Once the line holding "Image resolution: width=1338" is found in the entries below, restate it and each line after it word for word, with no pictures.

[Dataset items]
══════════════════════════════

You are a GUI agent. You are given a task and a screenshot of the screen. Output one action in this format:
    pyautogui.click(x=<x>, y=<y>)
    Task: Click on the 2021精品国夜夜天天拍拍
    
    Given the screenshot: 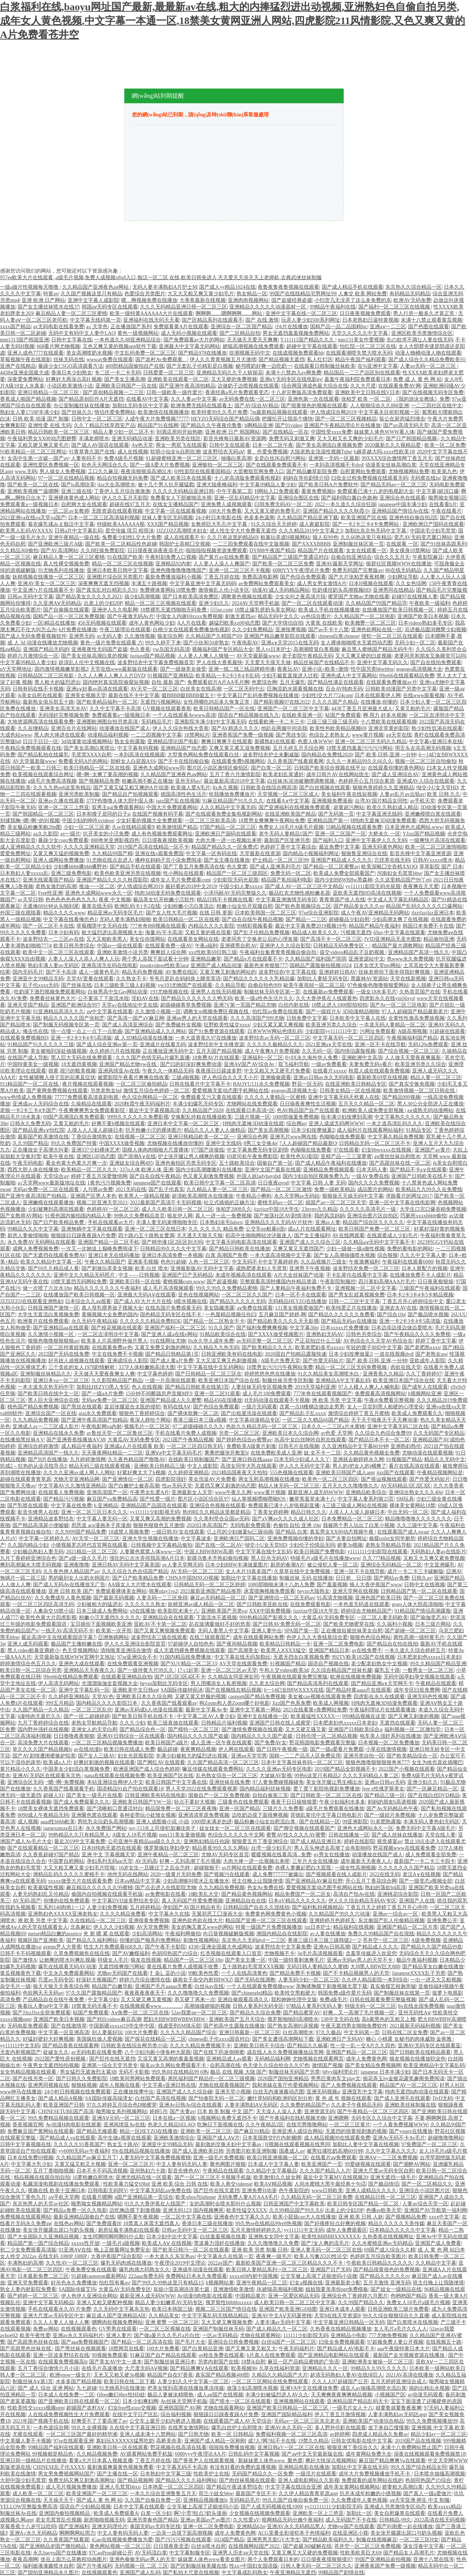 What is the action you would take?
    pyautogui.click(x=239, y=1472)
    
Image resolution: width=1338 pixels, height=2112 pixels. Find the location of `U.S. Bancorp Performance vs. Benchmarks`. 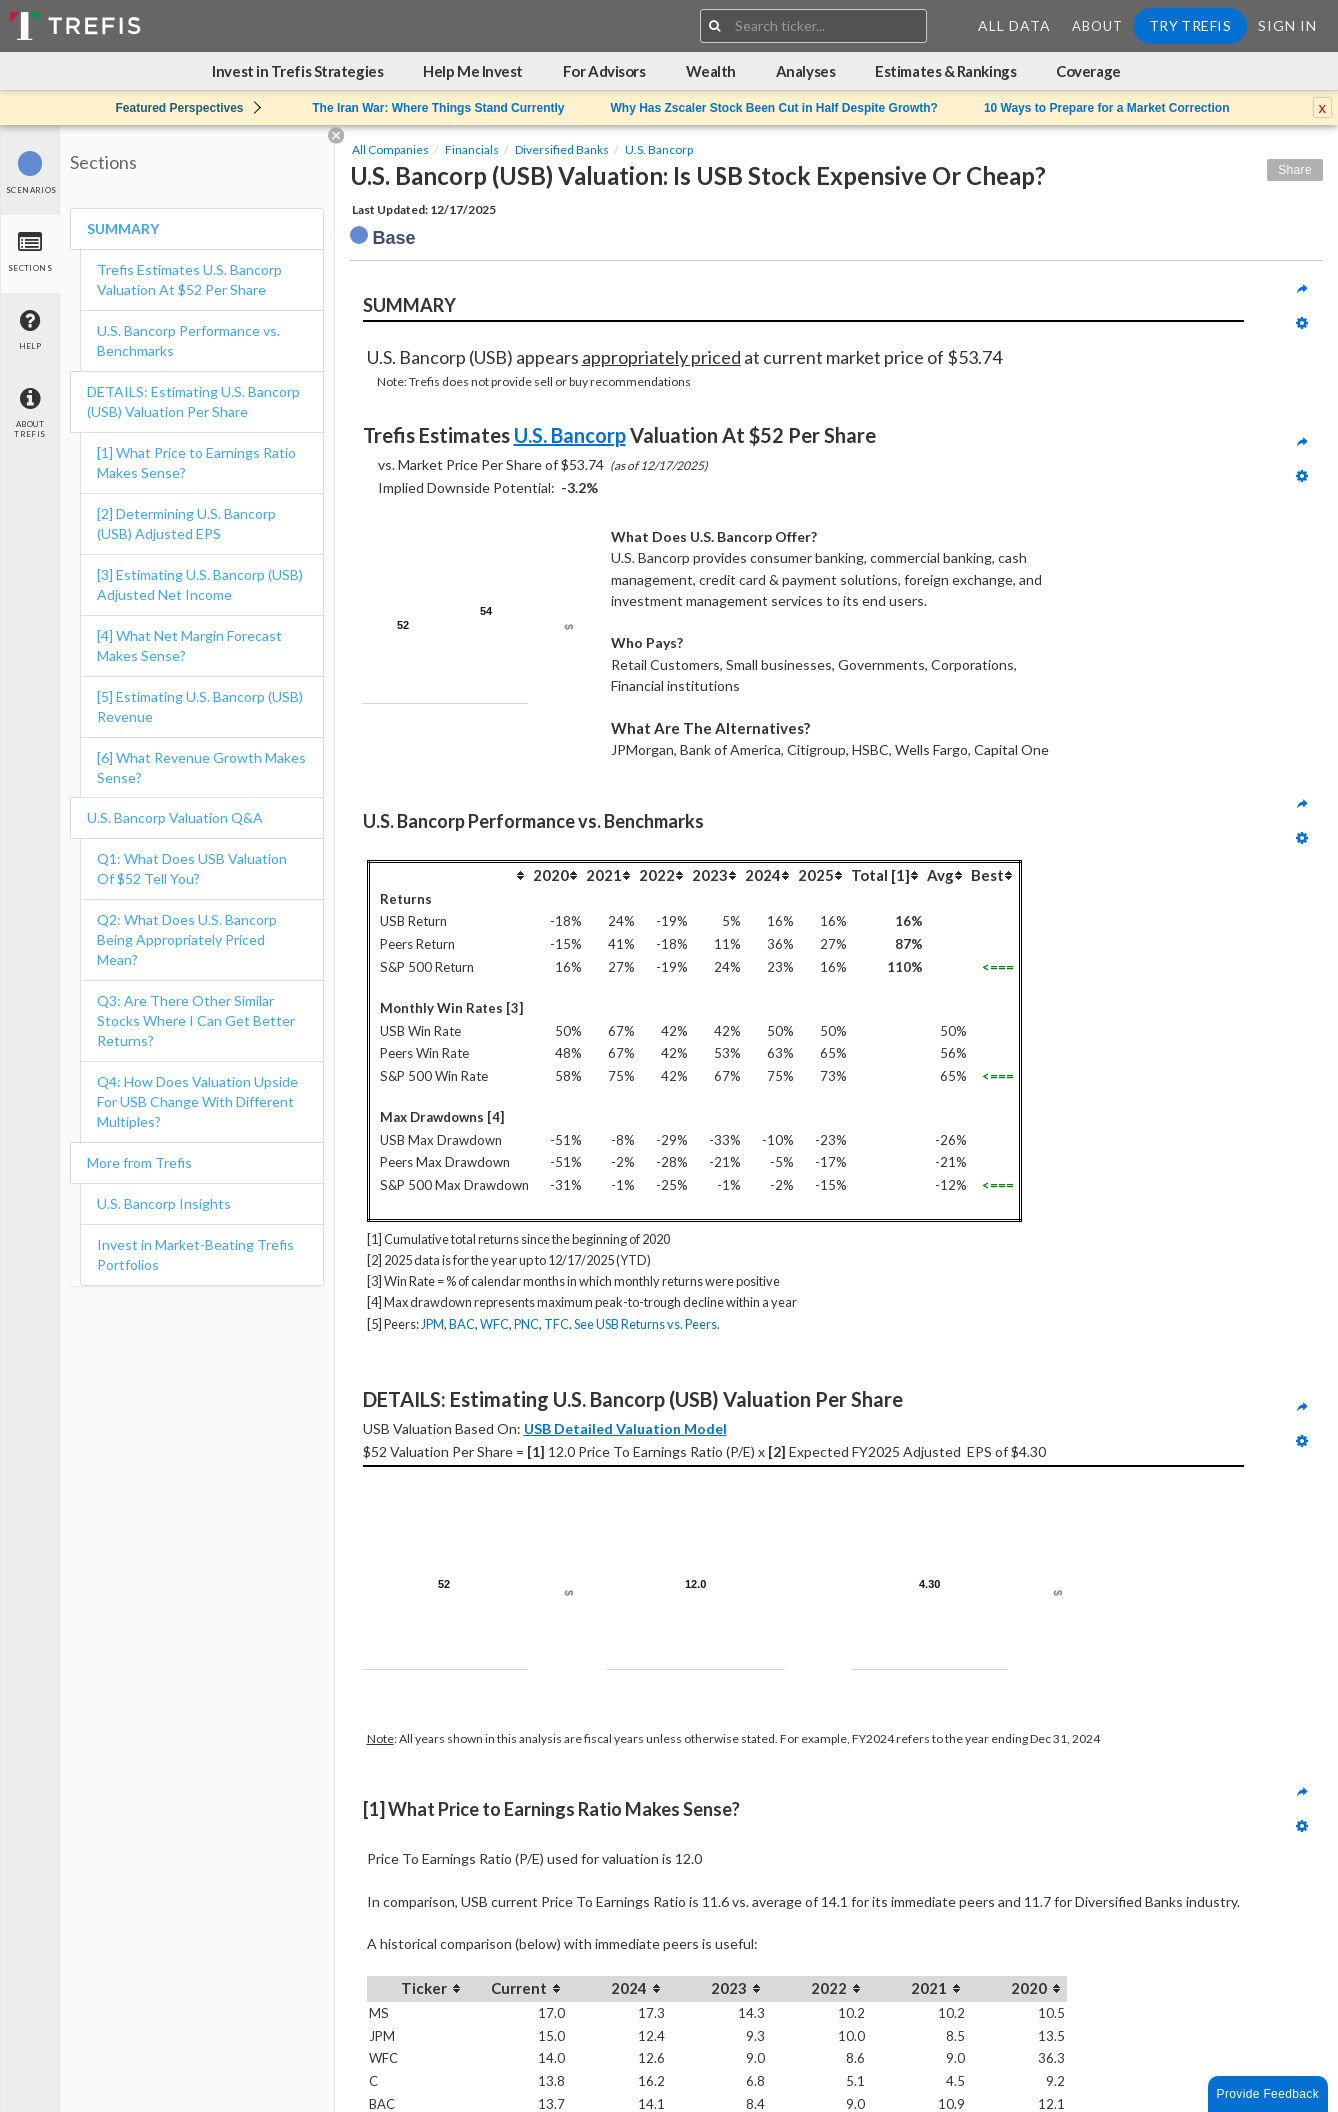

U.S. Bancorp Performance vs. Benchmarks is located at coordinates (188, 340).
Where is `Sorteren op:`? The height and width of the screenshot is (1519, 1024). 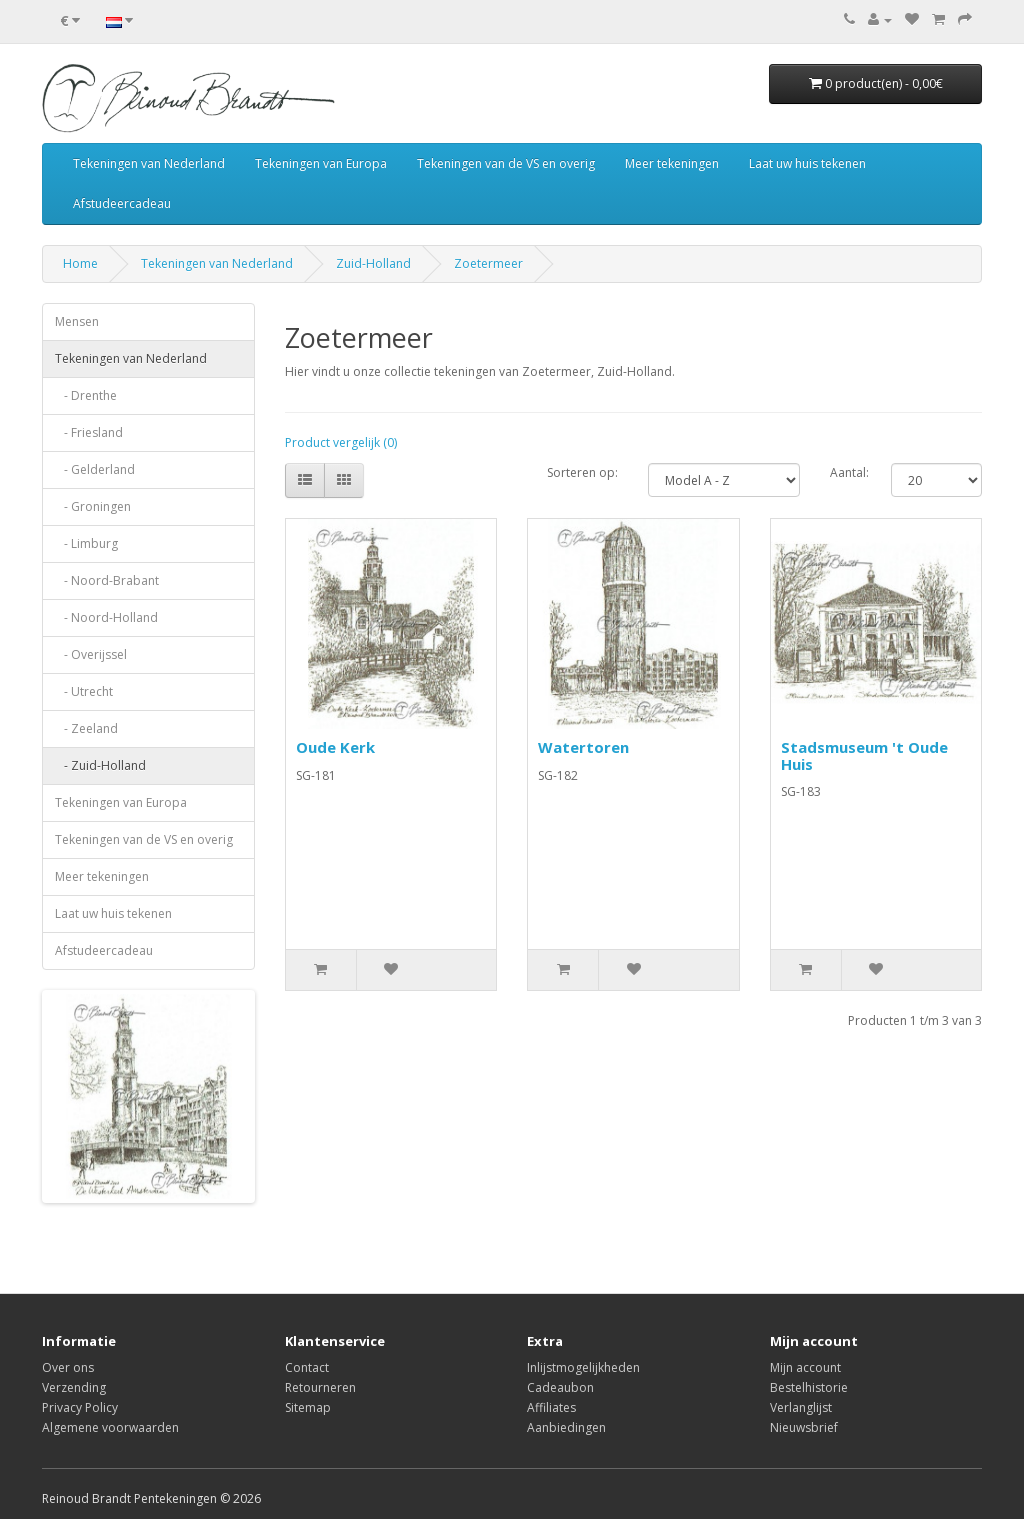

══════════════════════════════

* [Written response]
Image resolution: width=1338 pixels, height=2112 pixels. Find the location of `U.S. Bancorp Performance vs. Benchmarks`. 

U.S. Bancorp Performance vs. Benchmarks is located at coordinates (188, 340).
Where is `Sorteren op:`? The height and width of the screenshot is (1519, 1024). 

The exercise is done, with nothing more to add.